• [ASSIGNED TASK] Restate the entries word for word and skip every image.

Page images and extracted text:

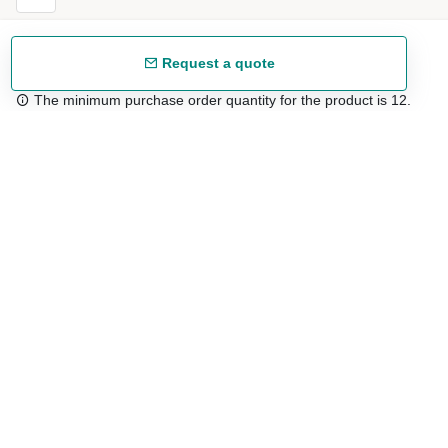
Request a quote
The minimum purchase order quantity for the product is 12.
Free shipping
48/72 h starting from 199 €. (for mainland Spain)
Expert advice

• [RESPONSE BELOW]
Request a quote
The minimum purchase order quantity for the product is 12.
Free shipping
48/72 h starting from 199 €. (for mainland Spain)
Expert advice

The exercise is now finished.